§ Input:
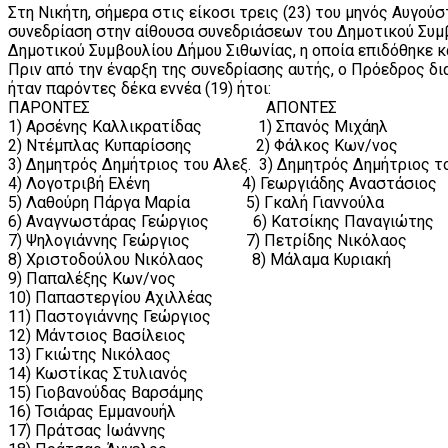
Στη Νικήτη, σήμερα στις είκοσι τρεις (23) του μηνός Αυγού
συνεδρίαση στην αίθουσα συνεδριάσεων του Δημοτικού Συμ
Δημοτικού Συμβουλίου Δήμου Σιθωνίας, η οποία επιδόθηκε κα
Πριν από την έναρξη της συνεδρίασης αυτής, ο Πρόεδρος δι
ήταν παρόντες δέκα εννέα (19) ήτοι:
ΠΑΡΟΝΤΕΣ ΑΠΟΝΤΕΣ
1) Αρσένης Καλλικρατίδας 1) Σπανός Μιχάηλ
2) Ντέμπλας Κυπαρίσσης 2) Φάλκος Κων/νος
3) Δημητρός Δημήτριος του Αλεξ. 3) Δημητρός Δημήτριος τ
4) Λογοτριβή Ελένη 4) Γεωργιάδης Αναστάσιος
5) Λαθούρη Πάργα Μαρία 5) Γκαλή Γιαννούλα
6) Αναγνωστάρας Γεώργιος 6) Κατσίκης Παναγιώτης
7) Ψηλογιάννης Γεώργιος 7) Πετρίδης Νικόλαος
8) Χριστοδούλου Νικόλαος 8) Μάλαμα Κυριακή
9) Παπαλέξης Κων/νος
10) Παπαστεργίου Αχιλλέας
11) Παστογιάννης Γεώργιος
12) Μάντσιος Βασίλειος
13) Γκιώτης Νικόλαος
14) Κωστίκας Στυλιανός
15) Γιοβανούδας Βαρσάμης
16) Τσιάρας Εμμανουήλ
17) Πράτσας Ιωάννης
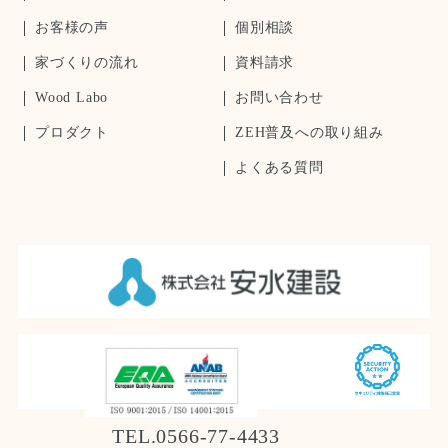
お客様の声
個別相談
家づくりの流れ
資料請求
Wood Labo
お問い合わせ
プロダクト
ZEH普及への取り組み
よくある質問
TEL.0566-77-4433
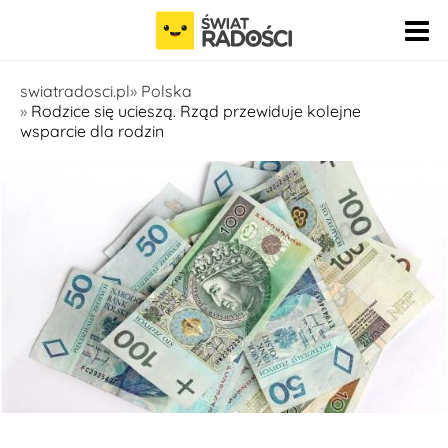
Pomiń nawigację
swiatradosci.pl
Polska
Rodzice się ucieszą. Rząd przewiduje kolejne
wsparcie dla rodzin
fot. pixnio.com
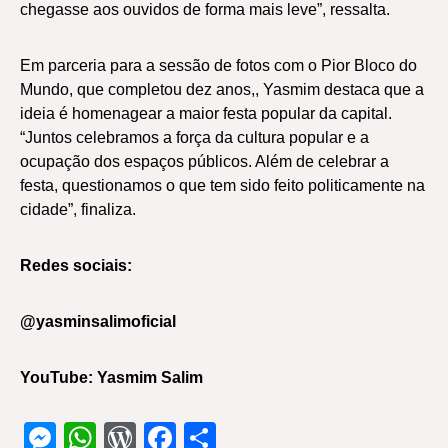
chegasse aos ouvidos de forma mais leve”, ressalta.
Em parceria para a sessão de fotos com o Pior Bloco do
Mundo, que completou dez anos,, Yasmim destaca que a
ideia é homenagear a maior festa popular da capital.
“Juntos celebramos a força da cultura popular e a
ocupação dos espaços públicos. Além de celebrar a
festa, questionamos o que tem sido feito politicamente na
cidade”, finaliza.
Redes sociais:
@yasminsalimoficial
YouTube: Yasmim Salim
Messenger
WhatsApp
WordPress
Facebook
Share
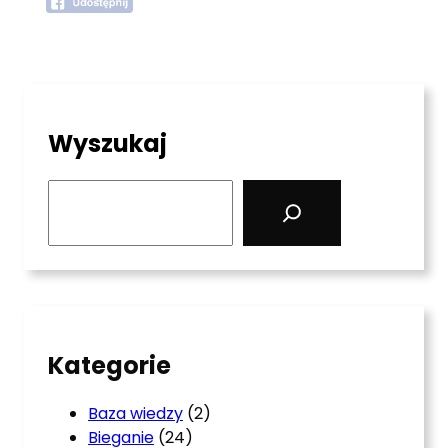
Wyszukaj
S
e
a
r
c
h
Kategorie
Baza wiedzy
(2)
Bieganie
(24)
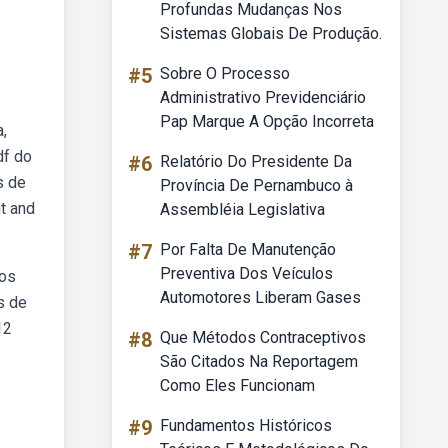
Profundas Mudanças Nos
Sistemas Globais De Produção.
#5
Sobre O Processo
Administrativo Previdenciário
Pap Marque A Opção Incorreta
,
df do
#6
Relatório Do Presidente Da
s de
Província De Pernambuco à
t and
Assembléia Legislativa
#7
Por Falta De Manutenção
Preventiva Dos Veículos
 os
Automotores Liberam Gases
s de
12
#8
Que Métodos Contraceptivos
São Citados Na Reportagem
Como Eles Funcionam
#9
Fundamentos Históricos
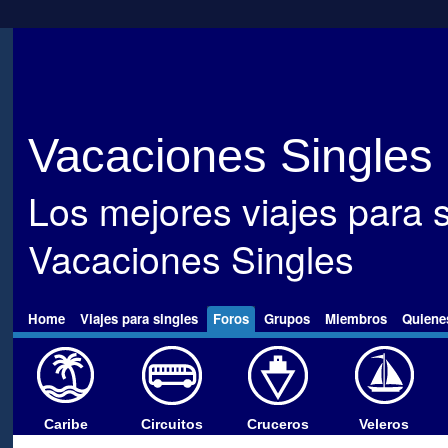
Vacaciones Singles
Los mejores viajes para s
Vacaciones Singles
Home
Viajes para singles
Foros
Grupos
Miembros
Quiene
Caribe
Circuitos
Cruceros
Veleros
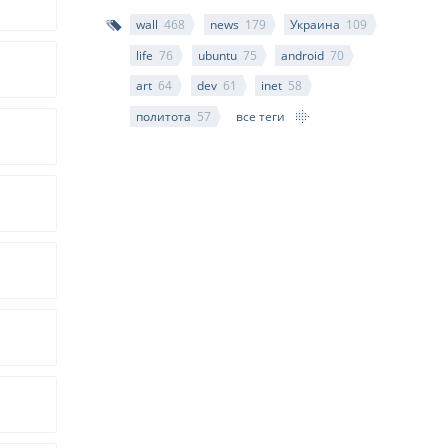
wall
468
news
179
Украина
109
life
76
ubuntu
75
android
70
art
64
dev
61
inet
58
политота
57
все теги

§ About this task: Reproduce verbatim the opening line of the material and every line after it, up to and including the line with "ideia é homenagear", but no pictures.

§ Exercise answer:
Στη Νικήτη, σήμερα στις είκοσι τρεις (23) του μηνός Αυγού
συνεδρίαση στην αίθουσα συνεδριάσεων του Δημοτικού Συμ
Δημοτικού Συμβουλίου Δήμου Σιθωνίας, η οποία επιδόθηκε κα
Πριν από την έναρξη της συνεδρίασης αυτής, ο Πρόεδρος δι
ήταν παρόντες δέκα εννέα (19) ήτοι:
ΠΑΡΟΝΤΕΣ ΑΠΟΝΤΕΣ
1) Αρσένης Καλλικρατίδας 1) Σπανός Μιχάηλ
2) Ντέμπλας Κυπαρίσσης 2) Φάλκος Κων/νος
3) Δημητρός Δημήτριος του Αλεξ. 3) Δημητρός Δημήτριος τ
4) Λογοτριβή Ελένη 4) Γεωργιάδης Αναστάσιος
5) Λαθούρη Πάργα Μαρία 5) Γκαλή Γιαννούλα
6) Αναγνωστάρας Γεώργιος 6) Κατσίκης Παναγιώτης
7) Ψηλογιάννης Γεώργιος 7) Πετρίδης Νικόλαος
8) Χριστοδούλου Νικόλαος 8) Μάλαμα Κυριακή
9) Παπαλέξης Κων/νος
10) Παπαστεργίου Αχιλλέας
11) Παστογιάννης Γεώργιος
12) Μάντσιος Βασίλειος
13) Γκιώτης Νικόλαος
14) Κωστίκας Στυλιανός
15) Γιοβανούδας Βαρσάμης
16) Τσιάρας Εμμανουήλ
17) Πράτσας Ιωάννης
お客様の声
個別相談
家づくりの流れ
資料請求
Wood Labo
お問い合わせ
プロダクト
ZEH普及への取り組み
よくある質問
TEL.0566-77-4433
Pomiń nawigację
swiatradosci.pl
Polska
Rodzice się ucieszą. Rząd przewiduje kolejne
wsparcie dla rodzin
fot. pixnio.com
chegasse aos ouvidos de forma mais leve”, ressalta.
Em parceria para a sessão de fotos com o Pior Bloco do
Mundo, que completou dez anos,, Yasmim destaca que a
ideia é homenagear a maior festa popular da capital.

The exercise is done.